Listen to the Recess! Clip
Author | John Cech |
Air Date | 2/12/2004 |
Peter Sis’ The “Tree of Life” Transcript
It’s the birthday this week of the scientist Charles Darwin, who is the subject of a new picture book, The Tree of Life, by Peter Sis (Sees), a recipient this year of one of the prestigious MacArthur awards. These two, uniquely talented people — an artist and a naturalist — have remarkable a remarkable dialogue together in this book. Peter Sis, of course, determines what the reader will see and learn about the life of Darwin; like Darwin, Sis is a collector of facts — those gleaned from Darwin’s journals, letters, and other writings — and those that Sis has invented to tell his story, which he begins with Darwin’s “open[ing] his eyes for the first time.”
When this happens, Sis writes: [Darwin] has no idea that he will (a) start a revolution when he grows up, (b) sail around the world on a five-year voyage, (c) spend many years studying nature and (d) write a book that will change the world. Luckily, he is unaware that (e) not everyone will see things his way, and that (f) he himself will have doubts about revealing his grand conclusions.
To reach these conclusions about “the tree of life” of the title, Sis constructs his biography through illustrations of compelling visual beauty. Each page often contains a number of large and small pictures arranged in rows or spirals or clusters, connected by branches of texts, that convey to the reader, through tiny, cross-hatched lines, a sense the complex textures of Darwin’s life. As a boy he is propelled by his own enthusiasms — especially for the natural world — which he prefers to any formal classroom. As a young man he dutifully passes his exams at Cambridge to please his father, and then goes on a geological walking tour in Wales to please himself. By the time he is 22, he has become the naturalist aboard the H.M.S. Beagle which sets sail in 1831 on its now-famous voyage to map the coast of South America. Darwin’s travels will eventually take him to the Galapagos Islands, where he finds himself, he writes, “brought somewhat near to that great fact — that mystery of mysteries — the first appearance of new beings on this earth.”

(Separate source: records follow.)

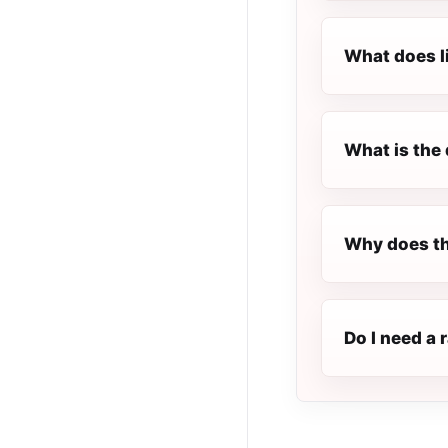
What does l
What is the 
Why does th
Do I need a 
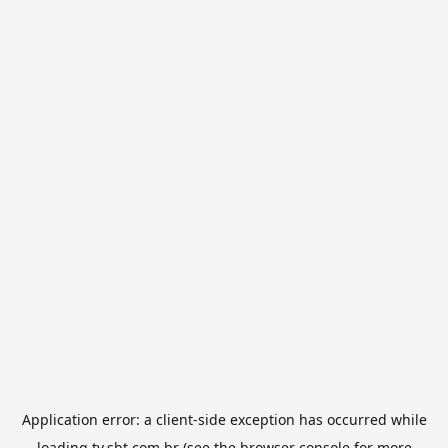
Application error: a
client
-side exception has occurred while
loading
tv.sbt.com.br
(see the
browser console
for more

And it is another kind of mystery that Peter Sis honors in this book, the creative mystery of a life that had such exceptional forces at work in it — a life that was often divided into public, private, and secret domains. The Tree of Life is a rare species of book indeed — a picture book about ideas for children and adults. One can climb high into its engrossing branches, and at almost every turn, stop to linger, to contemplate, to wonder over its serene, leafy intricacies.